* _RECORDS FOR THIS TASK_
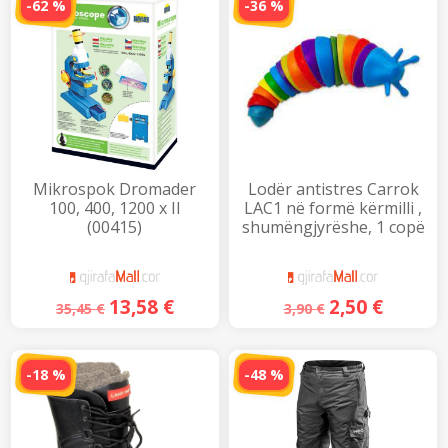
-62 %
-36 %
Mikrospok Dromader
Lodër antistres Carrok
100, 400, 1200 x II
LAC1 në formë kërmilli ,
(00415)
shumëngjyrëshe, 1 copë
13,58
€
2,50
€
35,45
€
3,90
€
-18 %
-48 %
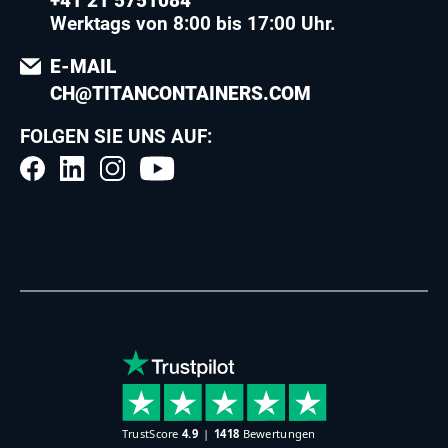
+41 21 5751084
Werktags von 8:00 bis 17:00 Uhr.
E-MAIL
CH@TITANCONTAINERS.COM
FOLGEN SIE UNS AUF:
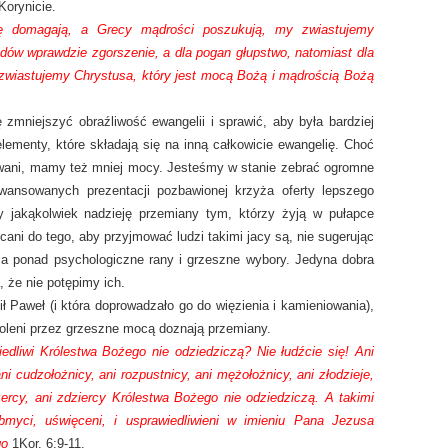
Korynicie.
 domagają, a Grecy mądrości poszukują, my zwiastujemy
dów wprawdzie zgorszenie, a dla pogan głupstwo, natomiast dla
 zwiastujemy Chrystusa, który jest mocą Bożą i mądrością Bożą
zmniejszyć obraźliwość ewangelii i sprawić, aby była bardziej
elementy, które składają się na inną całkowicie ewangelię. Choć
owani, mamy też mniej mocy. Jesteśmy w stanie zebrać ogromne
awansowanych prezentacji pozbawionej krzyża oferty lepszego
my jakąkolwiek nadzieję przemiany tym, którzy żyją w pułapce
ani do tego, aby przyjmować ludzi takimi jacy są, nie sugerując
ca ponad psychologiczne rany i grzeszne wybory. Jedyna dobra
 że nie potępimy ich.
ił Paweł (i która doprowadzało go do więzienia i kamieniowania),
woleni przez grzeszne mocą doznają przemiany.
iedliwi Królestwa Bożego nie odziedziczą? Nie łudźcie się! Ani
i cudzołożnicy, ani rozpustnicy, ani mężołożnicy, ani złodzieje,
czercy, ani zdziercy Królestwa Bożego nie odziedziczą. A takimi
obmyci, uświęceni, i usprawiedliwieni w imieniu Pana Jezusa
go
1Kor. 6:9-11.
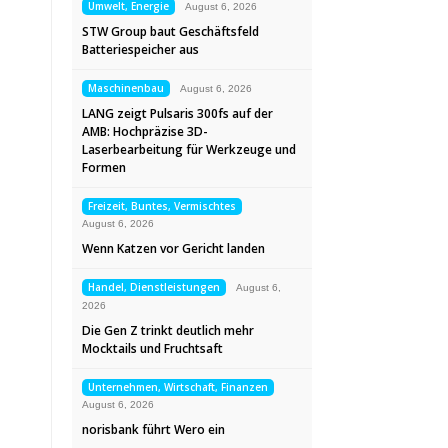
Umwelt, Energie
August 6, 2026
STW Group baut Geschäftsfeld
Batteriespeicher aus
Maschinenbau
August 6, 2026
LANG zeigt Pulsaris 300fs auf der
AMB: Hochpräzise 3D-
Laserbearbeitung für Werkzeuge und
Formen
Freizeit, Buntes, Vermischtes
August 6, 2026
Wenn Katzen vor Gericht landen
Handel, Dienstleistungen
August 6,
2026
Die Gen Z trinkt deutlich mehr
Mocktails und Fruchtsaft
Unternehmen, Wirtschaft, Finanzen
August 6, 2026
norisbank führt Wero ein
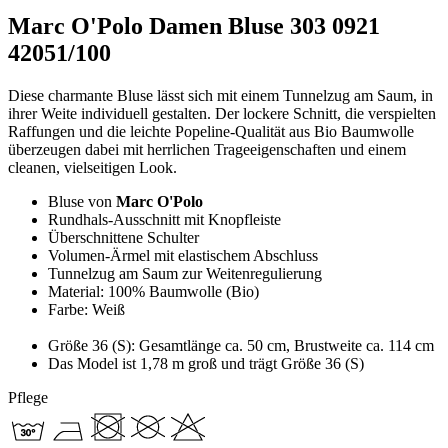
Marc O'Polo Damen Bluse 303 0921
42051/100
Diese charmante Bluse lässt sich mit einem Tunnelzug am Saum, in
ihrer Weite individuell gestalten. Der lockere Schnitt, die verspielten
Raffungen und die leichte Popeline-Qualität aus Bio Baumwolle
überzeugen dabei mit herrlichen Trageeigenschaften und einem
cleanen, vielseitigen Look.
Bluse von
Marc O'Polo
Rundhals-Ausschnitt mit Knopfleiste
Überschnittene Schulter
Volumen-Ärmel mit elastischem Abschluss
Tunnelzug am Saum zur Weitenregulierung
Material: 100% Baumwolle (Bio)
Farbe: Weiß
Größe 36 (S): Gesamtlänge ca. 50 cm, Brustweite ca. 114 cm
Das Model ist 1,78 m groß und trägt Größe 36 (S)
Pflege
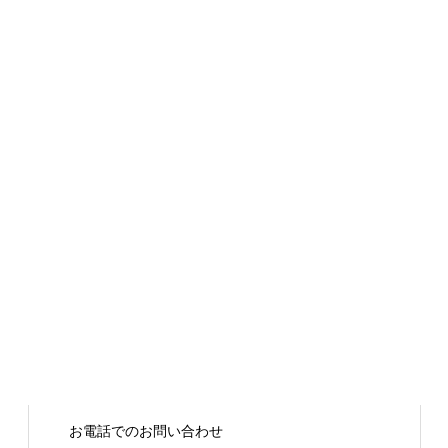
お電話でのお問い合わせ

--

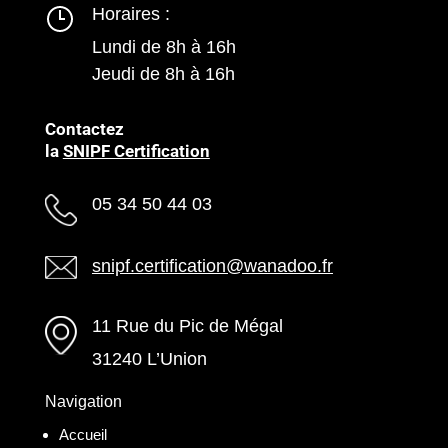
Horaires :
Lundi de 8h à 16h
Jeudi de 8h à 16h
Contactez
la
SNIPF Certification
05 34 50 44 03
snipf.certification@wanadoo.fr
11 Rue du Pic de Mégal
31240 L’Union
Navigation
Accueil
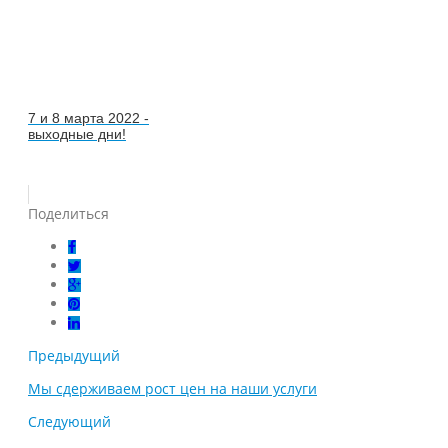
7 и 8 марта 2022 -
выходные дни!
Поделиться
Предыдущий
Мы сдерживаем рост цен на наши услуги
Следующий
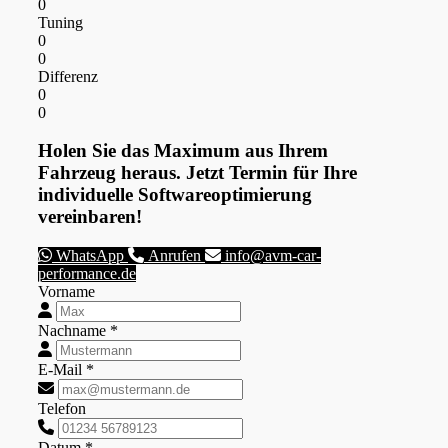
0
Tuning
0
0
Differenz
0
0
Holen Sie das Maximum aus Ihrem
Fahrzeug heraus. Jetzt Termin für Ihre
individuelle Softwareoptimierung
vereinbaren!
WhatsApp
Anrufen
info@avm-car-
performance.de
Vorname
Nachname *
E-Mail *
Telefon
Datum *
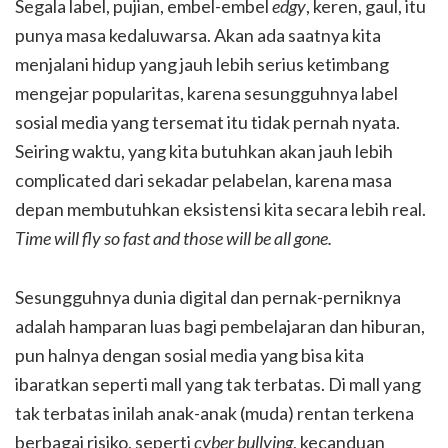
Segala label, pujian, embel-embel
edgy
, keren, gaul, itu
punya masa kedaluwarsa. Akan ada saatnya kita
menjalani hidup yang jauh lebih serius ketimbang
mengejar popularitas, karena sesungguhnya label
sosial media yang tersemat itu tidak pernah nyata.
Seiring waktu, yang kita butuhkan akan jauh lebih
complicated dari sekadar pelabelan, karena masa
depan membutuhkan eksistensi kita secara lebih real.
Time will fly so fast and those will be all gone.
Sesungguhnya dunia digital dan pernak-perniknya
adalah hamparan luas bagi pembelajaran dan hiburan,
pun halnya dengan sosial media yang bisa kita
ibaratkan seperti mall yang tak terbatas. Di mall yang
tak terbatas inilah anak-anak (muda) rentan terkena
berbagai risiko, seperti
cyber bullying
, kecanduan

* _TASK DESCRIPTION_
Within the listing above, extract exactly the lines that run from the one containing "Die Gen Z trinkt deutlich mehr" through the one containing "お電話でのお問い合わせ", excluding any pictures.

* _ANSWER FOR THIS EXERCISE_
Die Gen Z trinkt deutlich mehr
Mocktails und Fruchtsaft
Unternehmen, Wirtschaft, Finanzen
August 6, 2026
norisbank führt Wero ein
Marc O'Polo Damen Bluse 303 0921
42051/100
Diese charmante Bluse lässt sich mit einem Tunnelzug am Saum, in
ihrer Weite individuell gestalten. Der lockere Schnitt, die verspielten
Raffungen und die leichte Popeline-Qualität aus Bio Baumwolle
überzeugen dabei mit herrlichen Trageeigenschaften und einem
cleanen, vielseitigen Look.
Bluse von
Marc O'Polo
Rundhals-Ausschnitt mit Knopfleiste
Überschnittene Schulter
Volumen-Ärmel mit elastischem Abschluss
Tunnelzug am Saum zur Weitenregulierung
Material: 100% Baumwolle (Bio)
Farbe: Weiß
Größe 36 (S): Gesamtlänge ca. 50 cm, Brustweite ca. 114 cm
Das Model ist 1,78 m groß und trägt Größe 36 (S)
Pflege
お電話でのお問い合わせ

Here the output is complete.